Hoje, isso se tornou a norma para softwares críticos e amplamente usados, mas a combinação entre a busca por vulnerabilidades com IA e o surgimento de falhas em praticamente todo tipo de software fez a quantidade e a frequência de patches dispararem.
A corrida agora é para entregar correções cada vez mais rápido.
Em um relatório publicado na quinta-feira, a equipe de segurança do Chrome informou que as duas grandes versões lançadas em junho trouxeram correções para 1.072 bugs de segurança, mais do que o time havia lançado somando as 23 versões grandes anteriores.
Embora muitos desses bugs venham de submissões de pesquisadores, o salto foi impulsionado principalmente pela rápida evolução do processo interno da equipe para usar ferramentas de IA na descoberta, triagem e desenvolvimento de patches.
“No Chrome, temos usado aprendizado de máquina, usando IA antes de ela ser chamada de IA, para ajudar a encontrar vulnerabilidades e automatizar o trabalho de testes de fuzzing de segurança desde pelo menos 2012.
Isso tem sido uma parte enorme de como encontramos vulnerabilidades e capacitamos desenvolvedores”, disse Parisa Tabriz, vice-presidente e gerente geral do Chrome.
“Mas acredito que este ano é muito diferente.
Realmente parece um ponto de inflexão tanto para ataque quanto para defesa.”
O Chrome já caminha para uma nova rotina, com um grande lançamento a cada duas semanas e atualizações de segurança extras semanais.
Mas o volume de descobertas de vulnerabilidades tem sido tão intenso, e a equipe obteve tanto sucesso ao incorporar novos modelos e recursos de IA ao fluxo de trabalho de identificar e corrigir bugs, que, por enquanto, o grupo está testando uma cadência de duas atualizações de segurança por semana.
“A forma como chegamos aqui foi porque tivemos tantas correções de vulnerabilidades que fazer duas [atualizações por semana] neste período parecia o mais sensato para nós”, afirmou Doug Turner, diretor de engenharia do Chrome.
“Isso vai durar para sempre?
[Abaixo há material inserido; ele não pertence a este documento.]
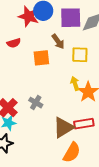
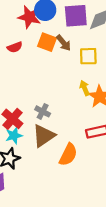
orange square: (41, 58) -> (47, 42), moved, turned 30
brown triangle: (63, 127) -> (44, 136), moved
orange semicircle: (72, 152) -> (68, 155), moved

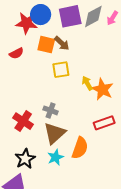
yellow square: (88, 56) -> (61, 70), moved
cyan star: (14, 136) -> (55, 157), moved

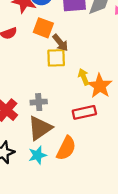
brown arrow: (62, 43) -> (60, 43), moved
gray cross: (51, 110) -> (39, 102), turned -32
red rectangle: (104, 123) -> (84, 112), moved

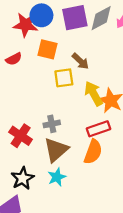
brown arrow: (60, 43) -> (80, 61), moved
yellow arrow: (84, 77) -> (94, 94), size x1.5
orange semicircle: (66, 148) -> (93, 152), moved

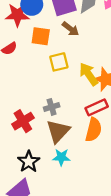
brown arrow: (80, 61) -> (71, 29), moved
red cross: (21, 136) -> (23, 121), turned 30
cyan star: (57, 177) -> (61, 157), turned 30

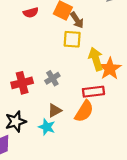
brown arrow: (71, 29) -> (77, 20), moved
gray cross: (52, 107) -> (52, 78), turned -32
brown triangle: (58, 131) -> (55, 110), moved, size x0.6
Ninguém sabe.”
Turner, assim como outros pesquisadores de segurança, diz ver sinais de que a explosão de vulnerabilidades impulsionada por IA, ou apocalipse, dependendo do ponto de vista, talvez não dure indefinidamente.
Pelo menos em produtos maduros e estáveis como o Chrome, parece haver uma queda, em determinado momento, no número de novas vulnerabilidades descobertas ao longo do tempo, depois que a maioria dos bugs identificáveis por IA já foi corrigida.
Isso acontece em parte porque modelos de IA podem ser treinados para desenvolver um entendimento enciclopédico de como os projetos de software evoluíram ao longo dos anos.
“Estamos treinando nosso modelo para que ele saiba sobre todas as vulnerabilidades de segurança que já vimos no passado”, disse Turner.
“Então, ele conhece cada CVE, cada bug.
E a segunda coisa realmente interessante é que ele conhece cada linha de código na história do Chromium e sabe o motivo de cada alteração.”
Todo esse contexto permite que as ferramentas de IA identifiquem possíveis fraquezas no imenso e complexo código do Chrome, inclusive em recursos, como impressão, que já não recebem tanto desenvolvimento ativo e podem atrair menos atenção humana.
Tabriz e Turner também destacam que, além da correção pontual de problemas, a equipe de segurança do Chrome está muito focada em promover mudanças estruturais na forma como o navegador é projetado, como reescrever partes do código em C++ para a linguagem Rust, considerada mais segura em termos de memória, para que o software deixe de ser afetado por categorias inteiras de bugs comuns.
“Existe esse pico de curto prazo, mas acredito que haverá um novo equilíbrio”, disse Tabriz.
“Em toda a indústria, acho muito importante que as pessoas que constroem e pensam sobre segurança de software incorporem IA aos seus fluxos de desenvolvimento.
Minha maior esperança é que tudo fique mais seguro.
Mas eu não assumo que tudo simplesmente vai melhorar.
Não acho que isso vai acontecer de graça.”